Our approach lies in the computation of derivatives (potentially of any order) from Poisson integrals that, for isotropic diffusive source in steady-state, whose solution satisfies the Laplace equation, allows for a gradient search with a small computation load (derivatives are computed by integrals) and without requiring any knowledge of the closed-form solution, avoiding in the same time extremum-seeking oscillations; this has the additional advantage of an intrinsic high-frequency filtering, that makes the method low sensitive to measurement noise.
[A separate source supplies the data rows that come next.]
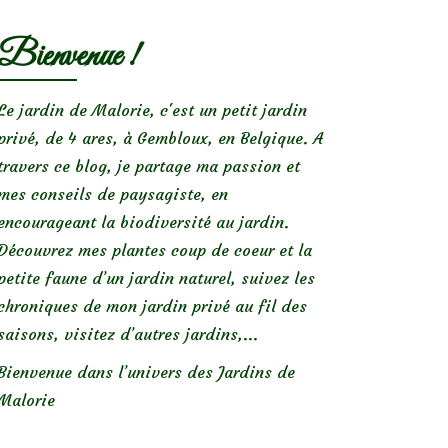
Bienvenue !
Le jardin de Malorie, c'est un petit jardin
privé, de 4 ares, à Gembloux, en Belgique. A
travers ce blog, je partage ma passion et
mes conseils de paysagiste, en
encourageant la biodiversité au jardin.
Découvrez mes plantes coup de coeur et la
petite faune d’un jardin naturel, suivez les
chroniques de mon jardin privé au fil des
saisons, visitez d’autres jardins,...
Bienvenue dans l’univers des Jardins de
Malorie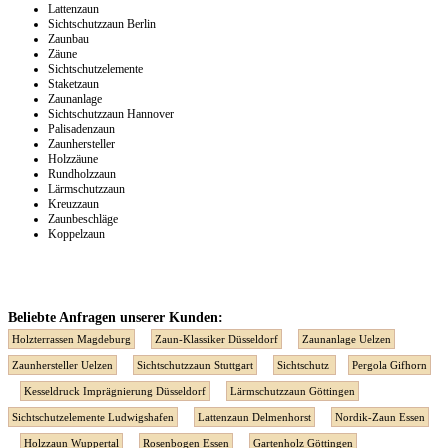
Lattenzaun
Sichtschutzzaun Berlin
Zaunbau
Zäune
Sichtschutzelemente
Staketzaun
Zaunanlage
Sichtschutzzaun Hannover
Palisadenzaun
Zaunhersteller
Holzzäune
Rundholzzaun
Lärmschutzzaun
Kreuzzaun
Zaunbeschläge
Koppelzaun
Beliebte Anfragen unserer Kunden:
Holzterrassen Magdeburg
Zaun-Klassiker Düsseldorf
Zaunanlage Uelzen
Zaunhersteller Uelzen
Sichtschutzzaun Stuttgart
Sichtschutz
Pergola Gifhorn
Kesseldruck Imprägnierung Düsseldorf
Lärmschutzzaun Göttingen
Sichtschutzelemente Ludwigshafen
Lattenzaun Delmenhorst
Nordik-Zaun Essen
Holzzaun Wuppertal
Rosenbogen Essen
Gartenholz Göttingen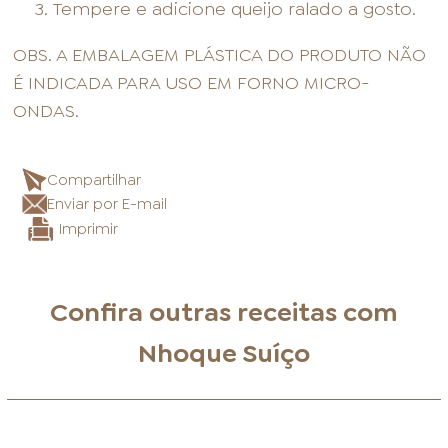
Tempere e adicione queijo ralado a gosto.
OBS. A EMBALAGEM PLÁSTICA DO PRODUTO NÃO
É INDICADA PARA USO EM FORNO MICRO-
ONDAS.
Compartilhar
Enviar por E-mail
Imprimir
Confira outras receitas com
Nhoque Suíço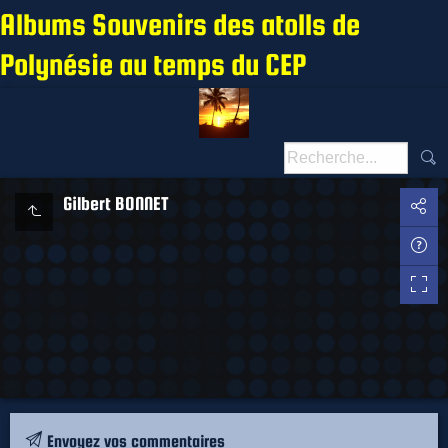
Albums Souvenirs des atolls de
Polynésie au temps du CEP
Gilbert BONNET
Envoyez vos commentaires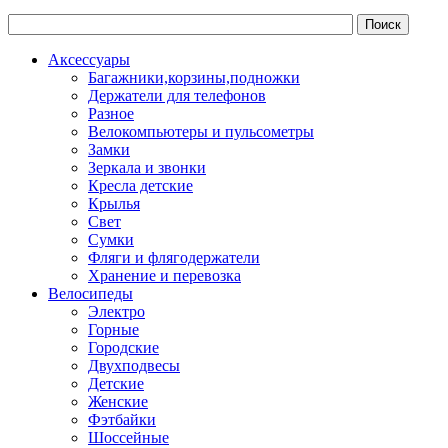
Аксессуары
Багажники,корзины,подножки
Держатели для телефонов
Разное
Велокомпьютеры и пульсометры
Замки
Зеркала и звонки
Кресла детские
Крылья
Свет
Сумки
Фляги и флягодержатели
Хранение и перевозка
Велосипеды
Электро
Горные
Городские
Двухподвесы
Детские
Женские
Фэтбайки
Шоссейные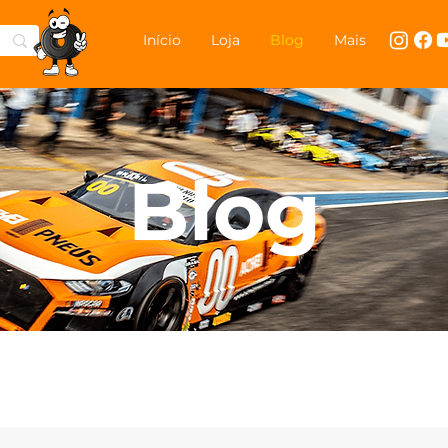
Início
Loja
Blog
Mais
Blog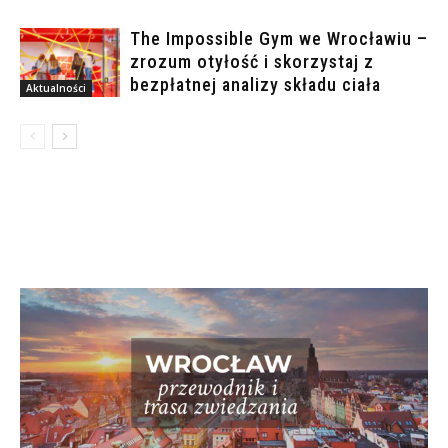
The Impossible Gym we Wrocławiu –
zrozum otyłość i skorzystaj z
bezpłatnej analizy składu ciała
Aktualności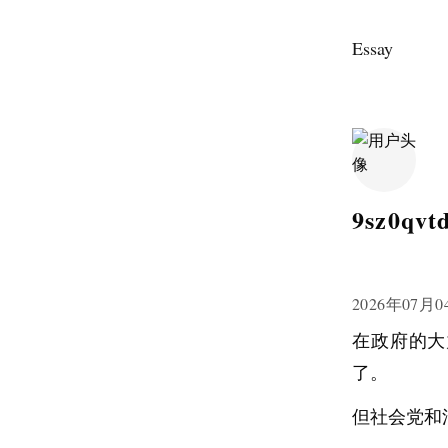
Essay
9sz0qvt
2026年07月0
在政府的大
了。
但社会党和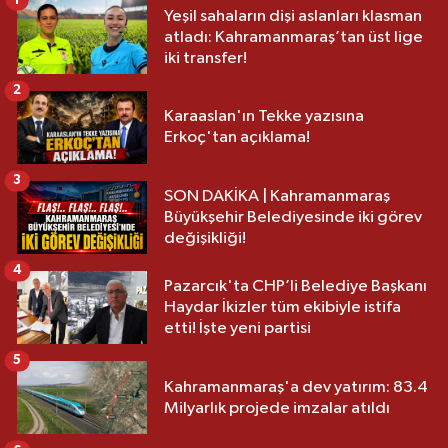
Yeşil sahaların dişi aslanları klasman
atladı: Kahramanmaraş’tan üst lige
iki transfer!
2
Karaaslan'ın Tekke yazısına
Erkoç'tan açıklama!
3
SON DAKİKA | Kahramanmaraş
Büyükşehir Belediyesinde iki görev
değişikliği!
4
Pazarcık'ta CHP’li Belediye Başkanı
Haydar İkizler tüm ekibiyle istifa
etti! İşte yeni partisi
5
Kahramanmaraş'a dev yatırım: 83.4
Milyarlık projede imzalar atıldı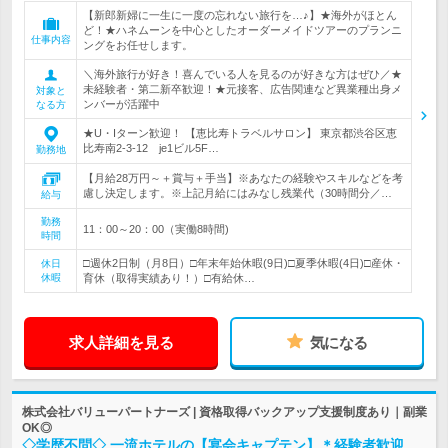
【新郎新婦に一生に一度の忘れない旅行を…♪】★海外がほとん
ど！★ハネムーンを中心としたオーダーメイドツアーのプランニ
仕事内容
ングをお任せします。
＼海外旅行が好き！喜んでいる人を見るのが好きな方はぜひ／★
未経験者・第二新卒歓迎！★元接客、広告関連など異業種出身メ
対象と
ンバーが活躍中
なる方
★U・Iターン歓迎！ 【恵比寿トラベルサロン】 東京都渋谷区恵
比寿南2-3-12 je1ビル5F…
勤務地
【月給28万円～＋賞与＋手当】※あなたの経験やスキルなどを考
慮し決定します。※上記月給にはみなし残業代（30時間分／…
給与
勤務
11：00～20：00（実働8時間)
時間
□週休2日制（月8日）□年末年始休暇(9日)□夏季休暇(4日)□産休・
休日
休暇
育休（取得実績あり！）□有給休…
求人詳細を見る
気になる
株式会社バリューパートナーズ | 資格取得バックアップ支援制度あり｜副業
OK◎
◇学歴不問◇ 一流ホテルの【宴会キャプテン】＊経験者歓迎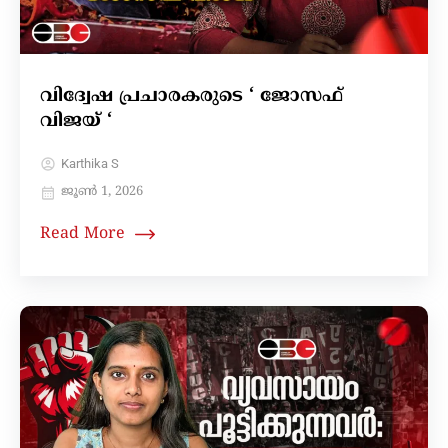
വിദ്വേഷ പ്രചാരകരുടെ ‘ ജോസഫ്
വിജയ് ‘
Karthika S
ജൂൺ 1, 2026
Read More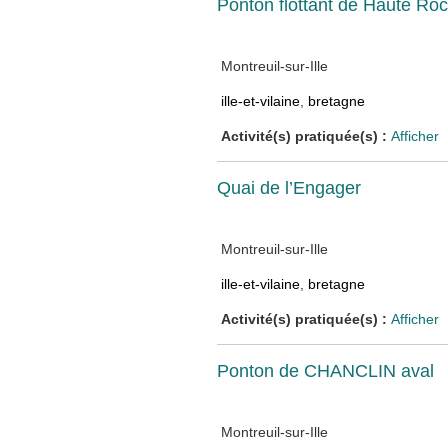
Ponton flottant de Haute Roc
Montreuil-sur-Ille
ille-et-vilaine
,
bretagne
Activité(s) pratiquée(s) :
Afficher
Quai de l’Engager
Montreuil-sur-Ille
ille-et-vilaine
,
bretagne
Activité(s) pratiquée(s) :
Afficher
Ponton de CHANCLIN aval
Montreuil-sur-Ille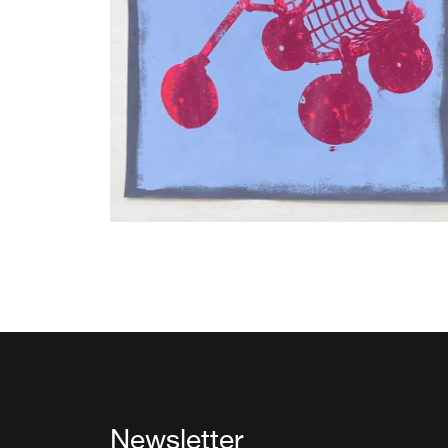
Newsletter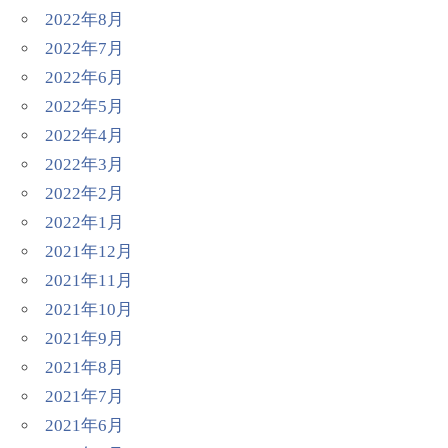
2022年8月
2022年7月
2022年6月
2022年5月
2022年4月
2022年3月
2022年2月
2022年1月
2021年12月
2021年11月
2021年10月
2021年9月
2021年8月
2021年7月
2021年6月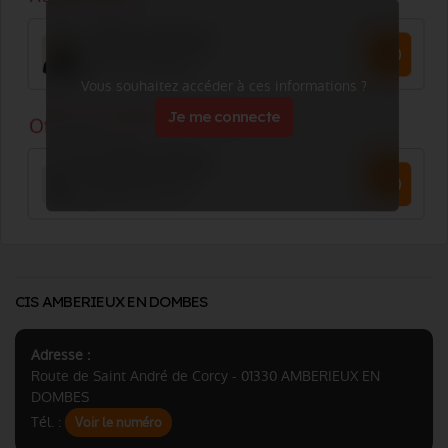
Vous souhaitez accéder à ces informations ?
Je me connecte
CIS AMBERIEUX EN DOMBES
Adresse :
Route de Saint André de Corcy - 01330 AMBERIEUX EN
DOMBES
Tél. :
Voir le numéro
The videos above show a simulation of a practical implementation of our source-localization algorithm; the robot is equipped with a camera that reads an image of a hot pollutant, extracts a circle of pixels and process them to estimate the gradient. We note that the diffusion process does not satisfy our working hypotheses. On the left we can se the behaviour of the normal algorithm, while the video on the right shows a simulation with an ameliorated algorithm that avoids turns bigger than 90°, and has also the advantage to stabilize a bit the movement of the robot once the source has been reached.
Software
Connect-sim
A multi-agent-under-communication-constraints simulator
The main goal of this simulator with an advanced graphical interactive interface is to validate the fundamental principles developed in the ConNeCT project. It integrates agent's models, communication media including their limitations, heterogeneous networks, and all the variants of the multi-agent control strategies. This simulator is a shared platform where all our findings will be integrated and validated; the validation scenario is a real-size application complex enough to enforce the pertinence of our results. It will be further used as an open research tool for various applications in the field of multi-agents networked systems.